Fantu von Chlyklass und PVP veröffentlicht sein erstes Solo Album. Auf acht Tracks erzählt er seine Geschichten. Die Musik bewegt sich von klassischem Berner HipHop zu modernen Urban Sounds. Fantu rappt seine Geschichten in einem coolen Slowdown Rhythmus. Als Gäste sind Baze, Krisl und Greis dabei. Das schöne Cover hat übrigens auch Baze gemacht. Die Texte sind Geschichten eines Erwachsenen und es macht Spass zuzuhören. „Frag di Friseur“ hat etwas aktuelles. Die heutigen Errungenschaften und Lebensweisen werden auf eine ganz spezielle, ruhige, leicht zynische Art herrlich kritisiert.
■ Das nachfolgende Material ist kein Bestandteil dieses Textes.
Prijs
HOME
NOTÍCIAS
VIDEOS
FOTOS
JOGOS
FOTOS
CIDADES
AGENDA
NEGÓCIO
Fantu reiht sich zuvorderst in die Reihe der Rapper ein mit diesem Album.

Fredi Hallauer

SETAY

Album: „Petit Rêveur“ (Escudero Records/Irascible)
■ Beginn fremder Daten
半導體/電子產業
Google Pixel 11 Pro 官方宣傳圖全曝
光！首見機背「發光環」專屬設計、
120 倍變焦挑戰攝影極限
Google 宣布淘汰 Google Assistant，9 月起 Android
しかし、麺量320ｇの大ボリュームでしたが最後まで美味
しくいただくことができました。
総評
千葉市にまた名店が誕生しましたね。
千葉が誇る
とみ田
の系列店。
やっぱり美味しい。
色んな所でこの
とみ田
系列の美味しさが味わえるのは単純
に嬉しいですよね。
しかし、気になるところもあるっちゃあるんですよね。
Der Rapper aus der französischen Schweiz hat auf seinem Album viel zu sagen. So ist es Rap mit viel Text, und dazu guter Sound. Setay zeigt alles auf was 2020 aktuell war, Migration, Soziale Defizite, Umwelt, Einsamkeit, Angst vor der Zukunft und einiges mehr. die Themen werden von seiner dreiköpfigen Band, mit Keyboards, Gitarren, Bass und Elektronik herausgearbeitet. Die Musik geht weit über das Genre HipHop und Rap hinaus, eher in Richtung Pop und auch da sind immer wieder Chanson Einflüsse zu hören. Es gefällt wie Sétay phrasiert und dazu die eher luftige Musik mit einem satten Bass. Ein Album und ein Musiker aus der französischen Schweiz der auch auf dieser Seite des Röstigrabens gut tut.

Fredi Hallauer

JOHNNY NABU

EP: „Liebe Grüsse“

Johnny Nabu ist ein Zürcher Duo, welches Urbanen Mundart Sound macht, so zwischen HipHop, Rap und Pop. Die beiden besingen vor allem Zürich, das Leben der jungen Erwachsenen, das Gehetze, die Pausen und auch das Fernweh um dieser Stadt zu entkommen. Die Beats beigesteuert und produziert hat Gabriel Spahni von Pegasus und Stress. Die beiden Freunde und Lehrer haben als Gemeinsamkeit auch die Musik. Da und dort sind Frauenstimmen zu hören, so erklingt ein abwechslungsreicher Sound. Johnny Nabu ist eine moderne Pop EP mit sechs Liedern gelungen, welche Chancen hat im Radio gespielt zu werden.

Fredi Hallauer

BLAY

Album: „Heimspiel“ (Sony Music)

Blay, das sind Bligg und Marc Sway. Angekündigt wurde etwas Neues, das Resultat zeigt das aber nicht. Dieses Album ist OK und es ist beste Mundart Popmusik. Sie tönt eigentlich wie Bligg, nur das dazwischen marc Sway auch noch mitsingt. Es ist Rap Pop mit grossen Hymnen für das Stadion, es sind Balladen oder einfach sonst gute Songs. Inhaltlich sind es die Themen die man von Bligg kennt, nämlich vom Vater der immer unterwegs ist, oder vom gegen den Strom schwimmen, von Menschen die zu früh von uns gegangen sind oder von der Liebe. Konsumrausch und Wissen sind ebenfalls besungene Themen. Wie gesagt ein tolles Album, vielleicht waren die Erwartungen an mehr Innovation zu hoch.

Fredi Hallauer

MILCHMAA

Album: „-muat“ (AINIAC Entertainement)

Der Churer, Rapper mit serbischen Wurzeln und Gymlehrer, veröffentlicht sein zweites Album. Die Texte handeln genau von diesem Spannungsfeld. Da geht es um die Rapper und ihre Musik. Mit seinen in der Schweiz lebenden Landsmännern geht er auch heftig zu Gericht. Das Spannungsfeld, balkanische Wurzeln zu haben und in der Schweiz zu leben und sogar Schweizer werden und dann rechts wählen. Aber jeder Mensch ist bei diesen Texten gefordert, Flüchtlingsfrage, Rassismus und Armut in der Schweiz und vieles mehr. Textlich ist dies ein sehr gesellschaft relevantes Album. Musikalisch nimmt er das Spannungsfeld ebenfalls auf. Neben den Rapbeats klingt Folklore aus dem Balkan mit. Dazwischen sind es dominante schöne Chöre. Bei vielen Songs hat er Gäste mit dabei. Milchmaa ist im Moment der beste Rapper der Schweiz.

Fredi Hallauer

MoeZart

Album: „Z.A.U.J. (Equipe Music)

Der Musiker aus dem Kanton Bern ist schon länger in der Rapszene bekannt, aber erst jetzt kommt sein Album. Hier geht es aber weder nur um Rap oder nur um Mundartsongs, es geht um beides. MoeZart versteht es Rap und Mundartsongs miteinander zu verschmelzen ohne bekannte kommerzielle Wege einzuschlagen. Die Musik wir von Elektronik aber auch von Gitarre und anderen handgespielten Instrumenten geprägt. Die Lieder erzählen aus dem Leben. Der Albumtitel sagt dfas bereits, den Z.A.U.J. heisst nicht anderes als „Zwischen Alt und Jung“. Als Vater weiss er von was er singt und die Texte tönen wirklich erwachsen. Vielleicht hat es etwas viel Auto-Tune auf der Stimme, aber es ist ein Debüt das aufhorchen lässt.